■ Task to complete:
In the records below, find every line that contains "Silver" and list it.

● ● ● ●

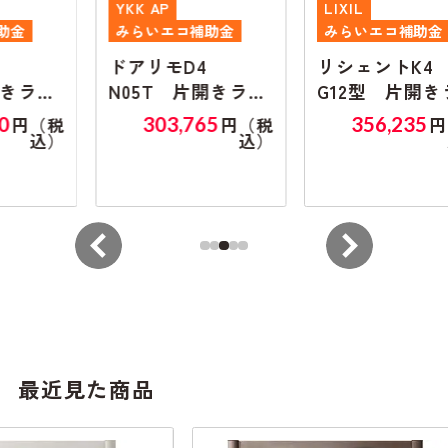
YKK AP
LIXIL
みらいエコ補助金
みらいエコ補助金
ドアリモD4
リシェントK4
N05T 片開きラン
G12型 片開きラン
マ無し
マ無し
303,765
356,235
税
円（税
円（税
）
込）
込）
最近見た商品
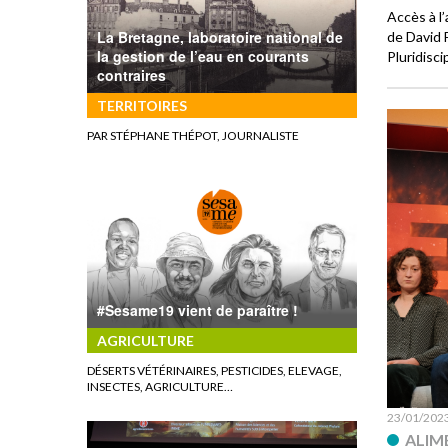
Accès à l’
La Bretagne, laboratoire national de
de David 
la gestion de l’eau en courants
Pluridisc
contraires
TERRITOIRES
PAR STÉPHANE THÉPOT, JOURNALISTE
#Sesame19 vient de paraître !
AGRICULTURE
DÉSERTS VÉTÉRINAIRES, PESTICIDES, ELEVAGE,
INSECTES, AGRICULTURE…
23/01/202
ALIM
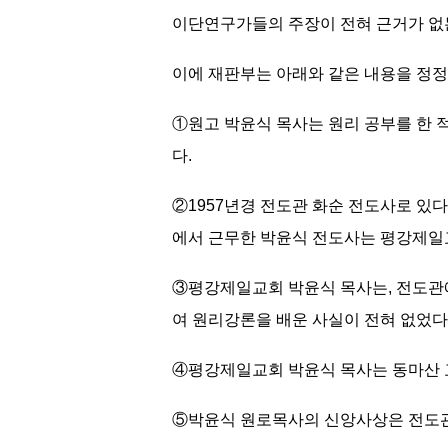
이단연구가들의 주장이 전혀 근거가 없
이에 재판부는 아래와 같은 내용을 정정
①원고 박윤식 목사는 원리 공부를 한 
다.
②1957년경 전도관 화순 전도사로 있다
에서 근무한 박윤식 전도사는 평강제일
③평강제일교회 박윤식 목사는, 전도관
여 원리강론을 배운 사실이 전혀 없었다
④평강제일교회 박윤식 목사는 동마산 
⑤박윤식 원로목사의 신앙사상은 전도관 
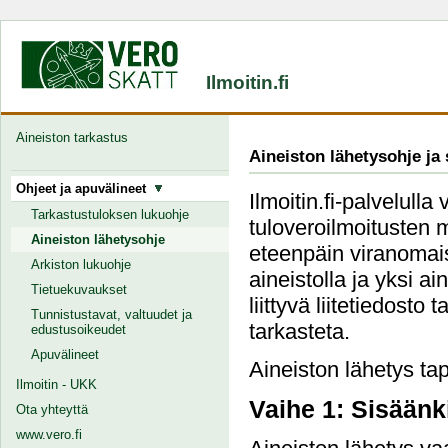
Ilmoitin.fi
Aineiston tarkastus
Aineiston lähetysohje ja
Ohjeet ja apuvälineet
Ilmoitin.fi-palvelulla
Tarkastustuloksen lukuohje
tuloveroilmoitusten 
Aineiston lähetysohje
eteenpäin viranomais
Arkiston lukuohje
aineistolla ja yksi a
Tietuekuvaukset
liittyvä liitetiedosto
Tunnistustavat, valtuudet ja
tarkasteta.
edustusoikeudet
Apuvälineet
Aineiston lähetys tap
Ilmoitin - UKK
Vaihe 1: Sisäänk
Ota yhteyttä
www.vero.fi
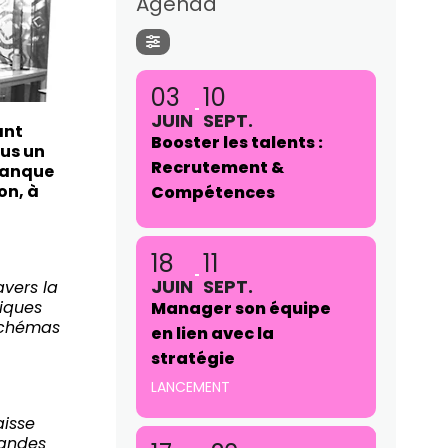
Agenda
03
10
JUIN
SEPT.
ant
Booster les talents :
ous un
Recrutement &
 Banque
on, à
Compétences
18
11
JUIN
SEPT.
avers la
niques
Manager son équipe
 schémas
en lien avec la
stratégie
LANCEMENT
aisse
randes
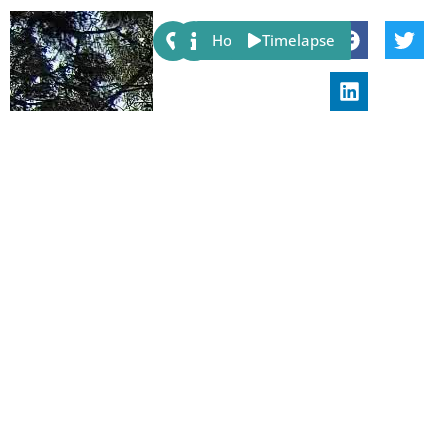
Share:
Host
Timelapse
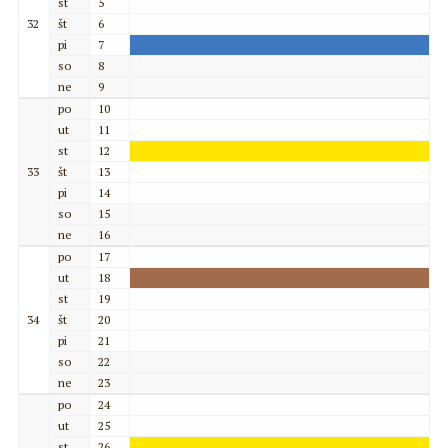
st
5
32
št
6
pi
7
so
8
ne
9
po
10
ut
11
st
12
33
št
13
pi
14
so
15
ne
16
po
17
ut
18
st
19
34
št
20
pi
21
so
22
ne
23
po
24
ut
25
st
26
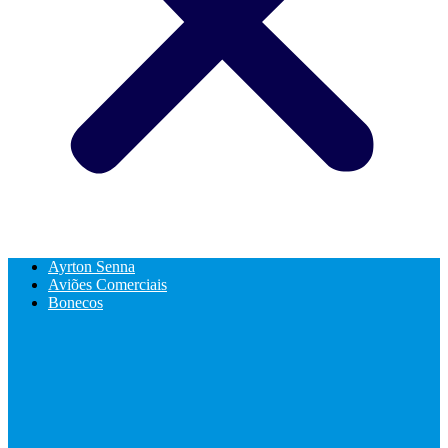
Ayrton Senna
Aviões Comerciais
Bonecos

● ● ● ●

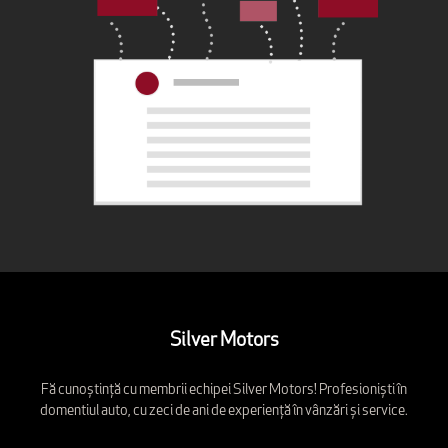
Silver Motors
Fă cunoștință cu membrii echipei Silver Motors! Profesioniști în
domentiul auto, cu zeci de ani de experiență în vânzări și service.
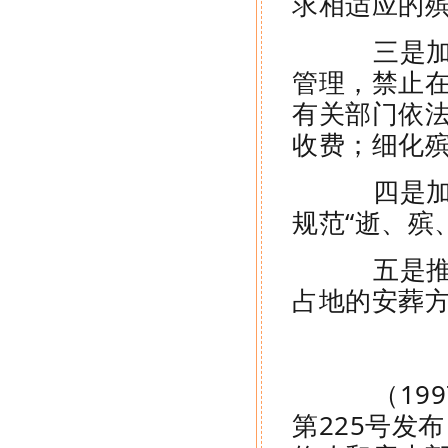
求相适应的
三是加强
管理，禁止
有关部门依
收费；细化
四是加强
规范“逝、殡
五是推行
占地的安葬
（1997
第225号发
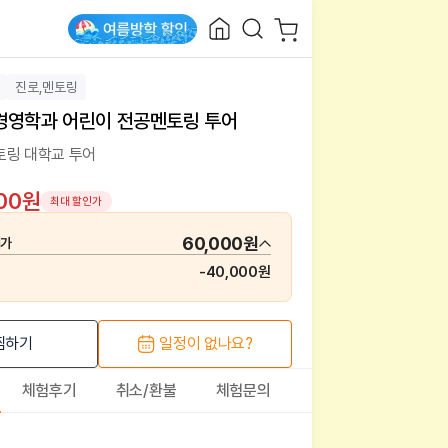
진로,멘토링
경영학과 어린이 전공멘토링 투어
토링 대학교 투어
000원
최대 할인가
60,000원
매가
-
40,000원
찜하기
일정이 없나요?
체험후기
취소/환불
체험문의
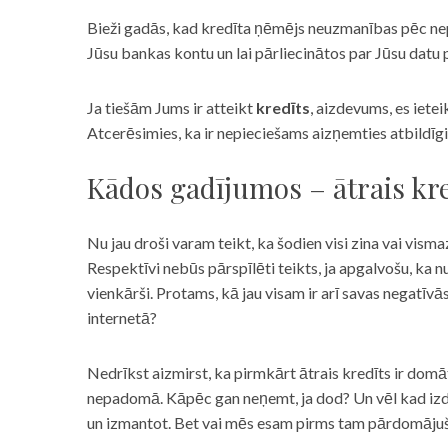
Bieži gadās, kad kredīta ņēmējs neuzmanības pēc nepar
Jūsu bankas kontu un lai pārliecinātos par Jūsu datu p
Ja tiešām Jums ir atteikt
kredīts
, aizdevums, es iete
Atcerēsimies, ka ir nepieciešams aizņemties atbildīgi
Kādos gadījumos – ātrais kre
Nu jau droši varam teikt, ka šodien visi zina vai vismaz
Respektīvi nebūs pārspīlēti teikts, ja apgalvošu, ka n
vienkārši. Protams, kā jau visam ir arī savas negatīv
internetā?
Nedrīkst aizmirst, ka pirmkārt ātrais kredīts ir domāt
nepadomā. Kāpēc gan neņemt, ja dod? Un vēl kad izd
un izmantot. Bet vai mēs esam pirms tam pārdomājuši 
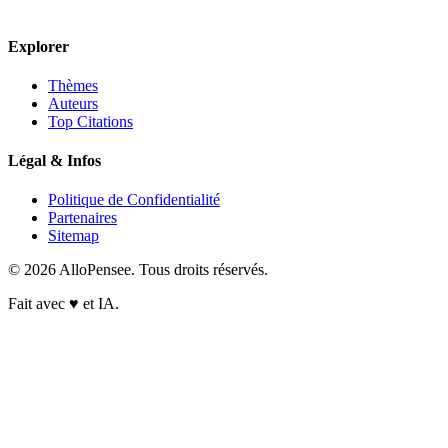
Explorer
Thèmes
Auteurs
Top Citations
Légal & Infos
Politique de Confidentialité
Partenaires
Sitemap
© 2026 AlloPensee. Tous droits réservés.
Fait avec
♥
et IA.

● ● ● ●

■ Task solution:
Silver Motors
Fă cunoștință cu membrii echipei Silver Motors! Profesioniști în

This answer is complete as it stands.